*Aim of the exercise:*
Return all of the entries exactly, but do not include the pictures.

###

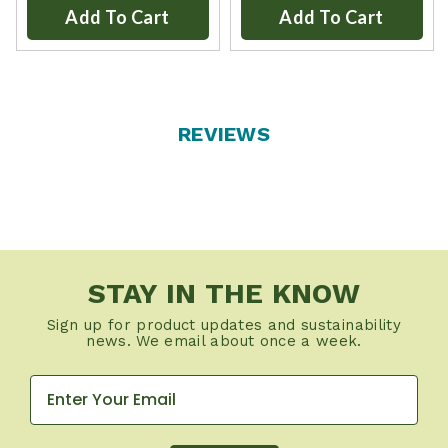
Add To Cart
Add To Cart
REVIEWS
STAY IN THE KNOW
Sign up for product updates and sustainability
news. We email about once a week.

###

*Result:*
Add To Cart
Add To Cart
REVIEWS
STAY IN THE KNOW
Sign up for product updates and sustainability
news. We email about once a week.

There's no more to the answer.